◆ Exercise data ◆

--- START ---

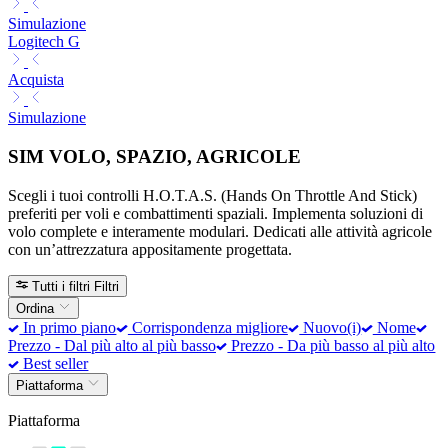
Simulazione
Logitech G
Acquista
Simulazione
SIM VOLO, SPAZIO, AGRICOLE
Scegli i tuoi controlli H.O.T.A.S. (Hands On Throttle And Stick)
preferiti per voli e combattimenti spaziali. Implementa soluzioni di
volo complete e interamente modulari. Dedicati alle attività agricole
con un’attrezzatura appositamente progettata.
Tutti i filtri
Filtri
Ordina
In primo piano
Corrispondenza migliore
Nuovo(i)
Nome
Prezzo - Dal più alto al più basso
Prezzo - Da più basso al più alto
Best seller
Piattaforma
Piattaforma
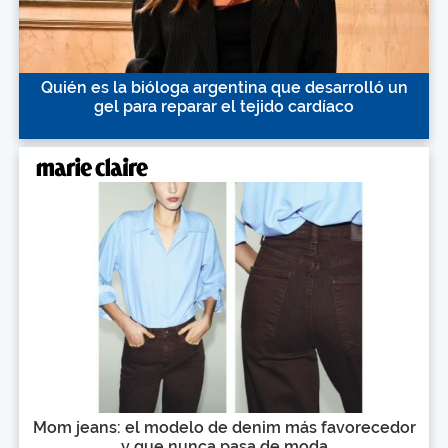
Quién es la bióloga argentina que desarrolló un
gel para reparar el tejido cardíaco
Mom jeans: el modelo de denim más favorecedor
y que nunca pasa de moda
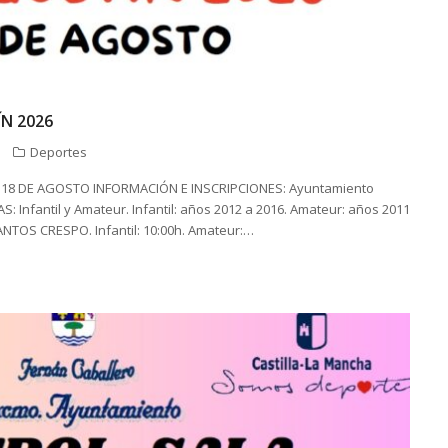
N 2026
Deportes
18 DE AGOSTO INFORMACIÓN E INSCRIPCIONES: Ayuntamiento
S: Infantil y Amateur. Infantil: años 2012 a 2016. Amateur: años 2011
NTOS CRESPO. Infantil: 10:00h. Amateur:…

--- END ---

Please print every record above exactly, but leave the pictures out.

◆ Answer to this exercise ◆
Simulazione
Logitech G
Acquista
Simulazione
SIM VOLO, SPAZIO, AGRICOLE
Scegli i tuoi controlli H.O.T.A.S. (Hands On Throttle And Stick)
preferiti per voli e combattimenti spaziali. Implementa soluzioni di
volo complete e interamente modulari. Dedicati alle attività agricole
con un’attrezzatura appositamente progettata.
Tutti i filtri
Filtri
Ordina
In primo piano
Corrispondenza migliore
Nuovo(i)
Nome
Prezzo - Dal più alto al più basso
Prezzo - Da più basso al più alto
Best seller
Piattaforma
Piattaforma
Quién es la bióloga argentina que desarrolló un
gel para reparar el tejido cardíaco
Mom jeans: el modelo de denim más favorecedor
y que nunca pasa de moda
N 2026
Deportes
18 DE AGOSTO INFORMACIÓN E INSCRIPCIONES: Ayuntamiento
S: Infantil y Amateur. Infantil: años 2012 a 2016. Amateur: años 2011
NTOS CRESPO. Infantil: 10:00h. Amateur:…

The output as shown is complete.